The Dynamics of Dopamine D2 Receptor-Expressing Striatal Neurons and the Downstream Circuit Underlying L-Dopa-Induced Dyskinesia in Rats.
10.1007/s12264-023-01054-5
- Author:
Kuncheng LIU
1
;
Miaomiao SONG
1
;
Shasha GAO
1
;
Lu YAO
1
;
Li ZHANG
1
;
Jie FENG
1
;
Ling WANG
2
;
Rui GAO
3
;
Yong WANG
4
Author Information
1. Department of Physiology and Pathophysiology and Institute of Neuroscience, School of Basic Medical Sciences, Xi'an Jiao Tong University Health Science Center, Xi'an, 710061, China.
2. Department of Rehabilitation Medicine, The Second Affiliated Hospital of Xi'an Jiao Tong University, Xi'an, 710004, China.
3. Department of Medical Imaging and Nuclear Medicine, The First Affiliated Hospital of Xi'an Jiao Tong University, Xi'an, 710061, China.
4. Department of Physiology and Pathophysiology and Institute of Neuroscience, School of Basic Medical Sciences, Xi'an Jiao Tong University Health Science Center, Xi'an, 710061, China. yongwang@xjtu.edu.cn.

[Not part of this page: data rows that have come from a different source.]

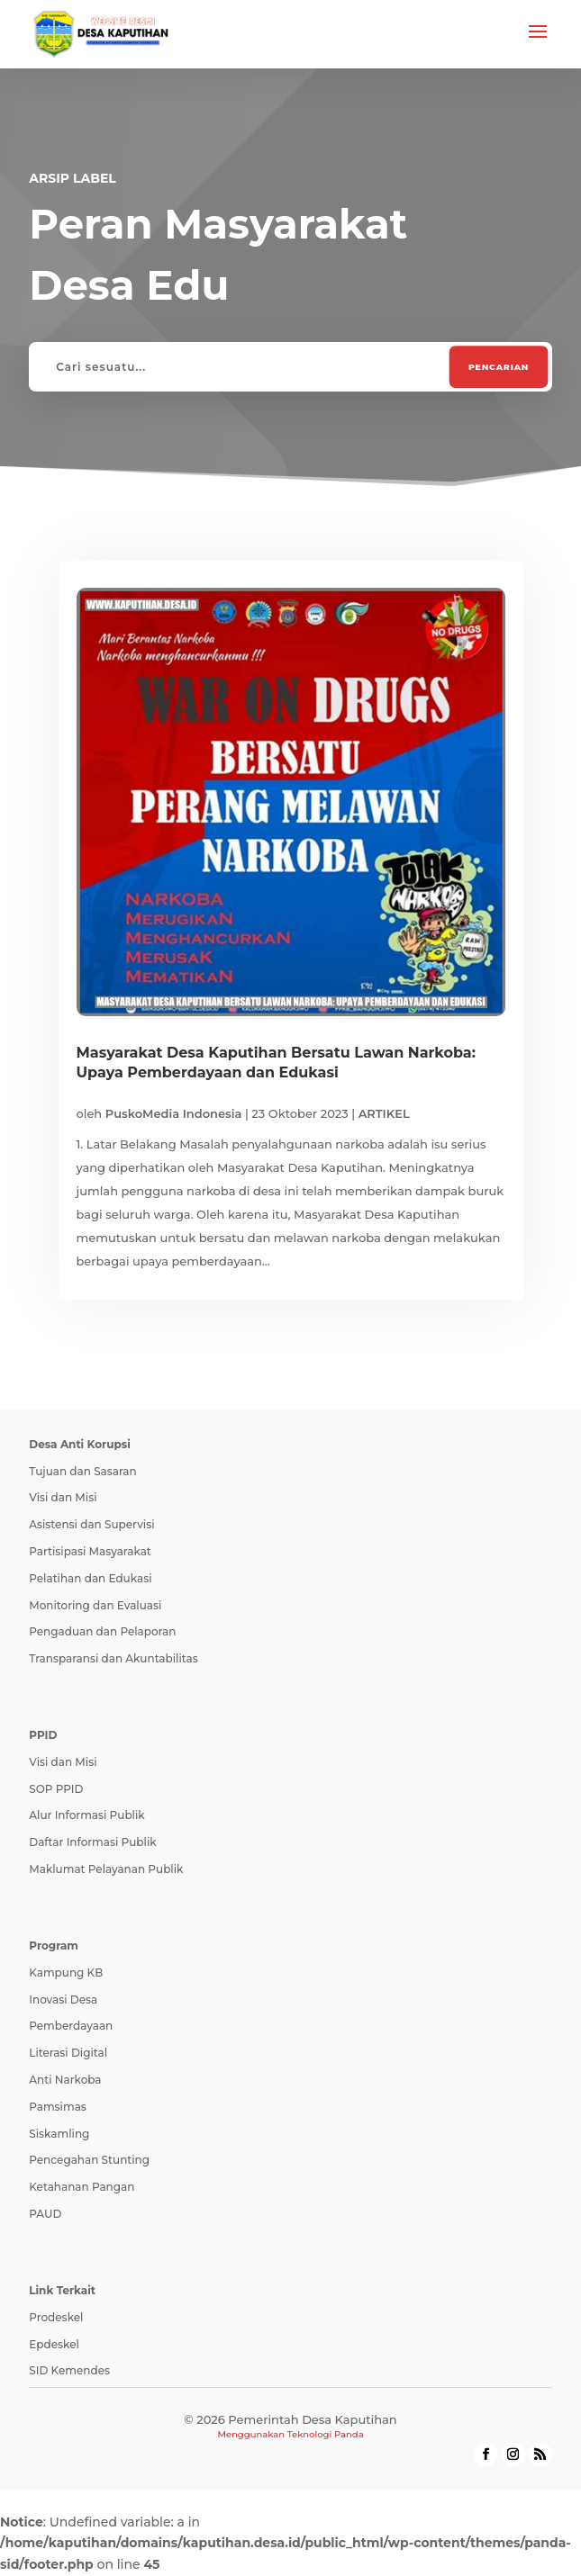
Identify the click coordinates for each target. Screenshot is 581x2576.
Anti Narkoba (65, 2079)
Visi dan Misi (62, 1497)
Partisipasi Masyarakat (90, 1551)
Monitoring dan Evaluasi (95, 1605)
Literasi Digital (68, 2052)
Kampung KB (66, 1972)
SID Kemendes (69, 2370)
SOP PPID (56, 1789)
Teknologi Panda (325, 2434)
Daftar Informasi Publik (92, 1842)
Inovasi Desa (63, 1999)
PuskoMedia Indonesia (173, 1113)
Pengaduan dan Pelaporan (102, 1631)
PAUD (45, 2213)
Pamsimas (57, 2106)
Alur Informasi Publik (86, 1815)
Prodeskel (56, 2317)
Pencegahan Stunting (89, 2159)
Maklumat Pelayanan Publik (106, 1869)
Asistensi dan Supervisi (91, 1524)
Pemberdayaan (71, 2025)
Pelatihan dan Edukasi (90, 1578)
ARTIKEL (384, 1113)
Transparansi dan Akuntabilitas (113, 1658)
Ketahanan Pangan (81, 2186)
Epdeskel (54, 2344)
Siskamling (59, 2133)
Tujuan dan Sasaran (82, 1471)
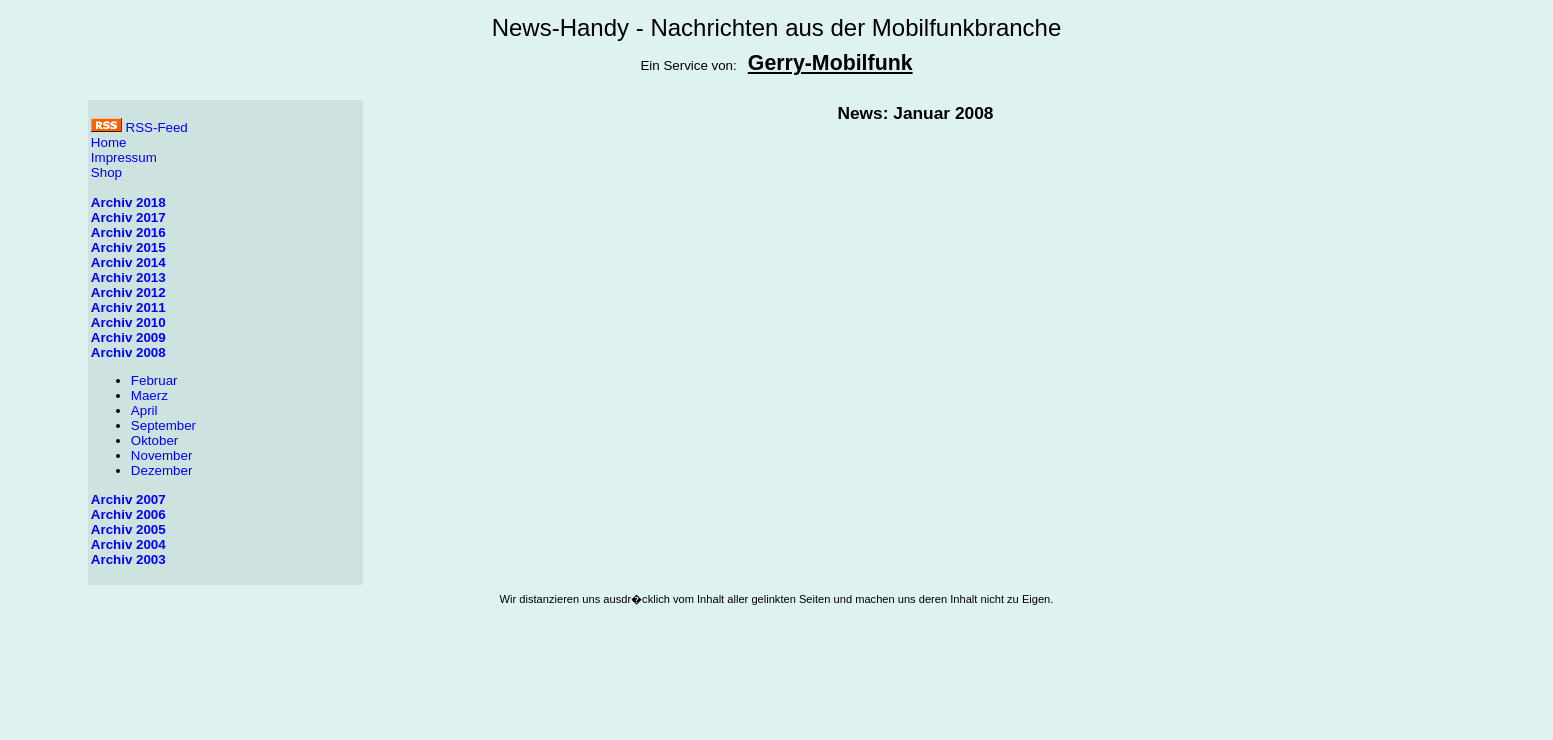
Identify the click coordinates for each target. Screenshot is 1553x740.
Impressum (124, 157)
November (161, 455)
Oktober (154, 440)
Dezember (161, 470)
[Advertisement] (777, 687)
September (163, 425)
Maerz (149, 395)
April (144, 410)
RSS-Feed (139, 127)
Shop (106, 172)
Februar (154, 380)
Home (109, 142)
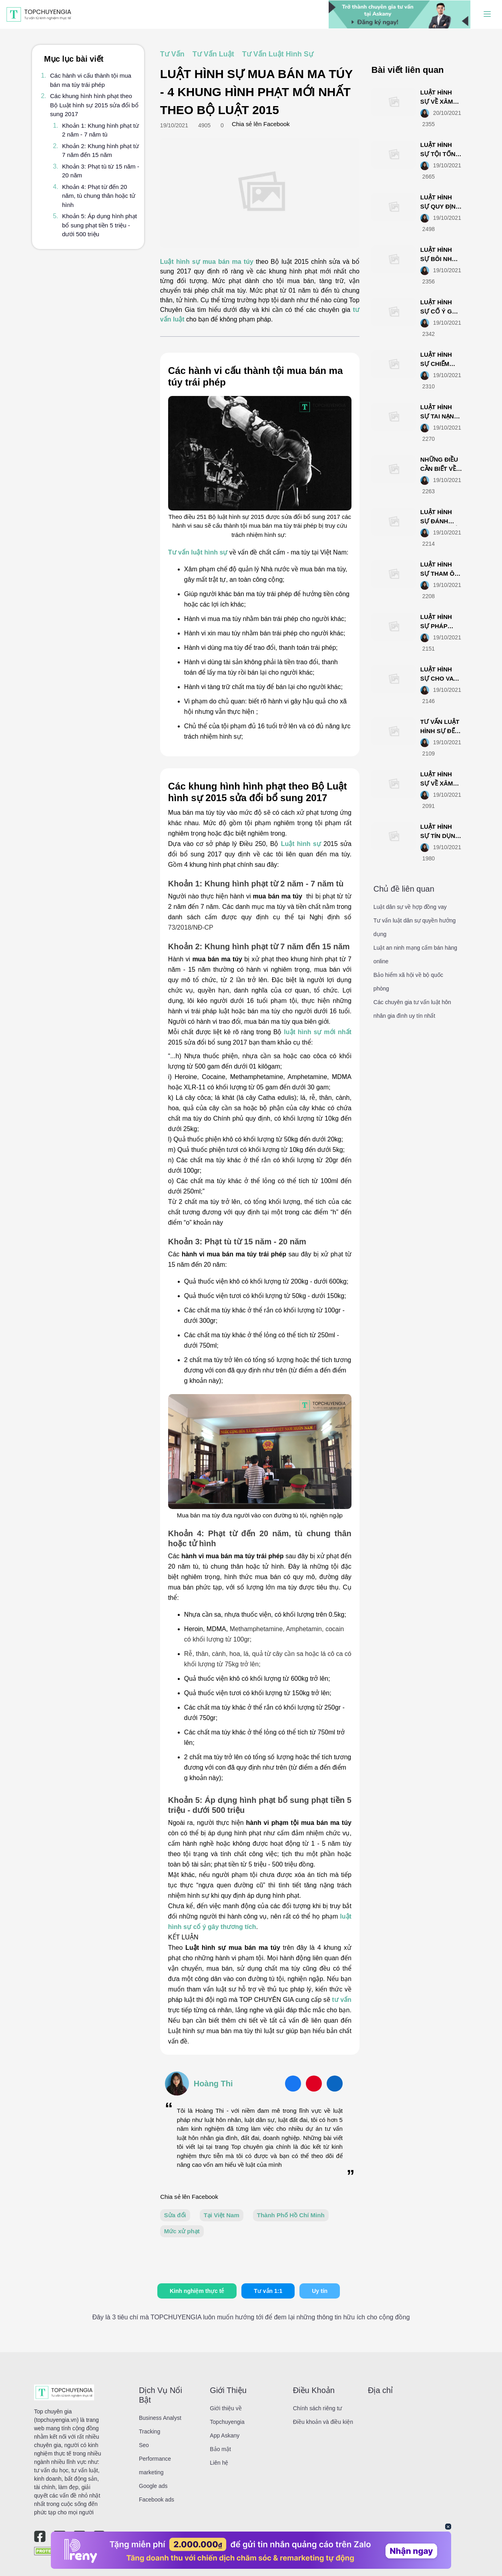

- Publication Type:Journal Article
- Keywords:
D2 receptor;
Dyskinesia;
Fiber photometry;
Levodopa;
Optogenetics;
Parkinson’s disease
- MeSH:
Rats;
Animals;
Levodopa/toxicity*;
Dopamine;
Parkinsonian Disorders/drug therapy*;
Oxidopamine;
Dyskinesia, Drug-Induced;
Corpus Striatum/metabolism*;
Neurons/metabolism*;
Receptors, Dopamine D2/metabolism*;
Antiparkinson Agents/toxicity*
- From:
Neuroscience Bulletin
2023;39(9):1411-1425
- CountryChina
- Language:English
-
Abstract:
L-dopa (l-3,4-dihydroxyphenylalanine)-induced dyskinesia (LID) is a debilitating complication of dopamine replacement therapy for Parkinson's disease. The potential contribution of striatal D2 receptor (D2R)-positive neurons and downstream circuits in the pathophysiology of LID remains unclear. In this study, we investigated the role of striatal D2R+ neurons and downstream globus pallidus externa (GPe) neurons in a rat model of LID. Intrastriatal administration of raclopride, a D2R antagonist, significantly inhibited dyskinetic behavior, while intrastriatal administration of pramipexole, a D2-like receptor agonist, yielded aggravation of dyskinesia in LID rats. Fiber photometry revealed the overinhibition of striatal D2R+ neurons and hyperactivity of downstream GPe neurons during the dyskinetic phase of LID rats. In contrast, the striatal D2R+ neurons showed intermittent synchronized overactivity in the decay phase of dyskinesia. Consistent with the above findings, optogenetic activation of striatal D2R+ neurons or their projections in the GPe was adequate to suppress most of the dyskinetic behaviors of LID rats. Our data demonstrate that the aberrant activity of striatal D2R+ neurons and downstream GPe neurons is a decisive mechanism mediating dyskinetic symptoms in LID rats.